### Your instructions:
Quote all lines below exactly. Images stay out.

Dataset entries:
● ● ● ● ● ● ●

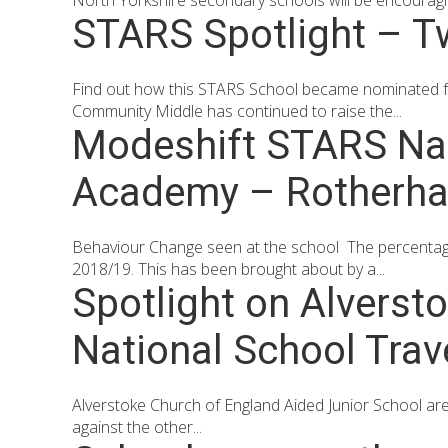
North Yorkshire secondary schools will be encouragin
STARS Spotlight – 
Find out how this STARS School became nominated 
Community Middle has continued to raise the...
Modeshift STARS Nat
Academy – Rotherh
Behaviour Change seen at the school The percentage
2018/19. This has been brought about by a...
Spotlight on Alverst
National School Tra
Alverstoke Church of England Aided Junior School are
against the other...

● ● ● ● ● ● ●

### Final answer:
North Yorkshire secondary schools will be encouragin
STARS Spotlight – 
Find out how this STARS School became nominated 
Community Middle has continued to raise the...
Modeshift STARS Nat
Academy – Rotherh
Behaviour Change seen at the school The percentage
2018/19. This has been brought about by a...
Spotlight on Alverst
National School Tra
Alverstoke Church of England Aided Junior School are
against the other...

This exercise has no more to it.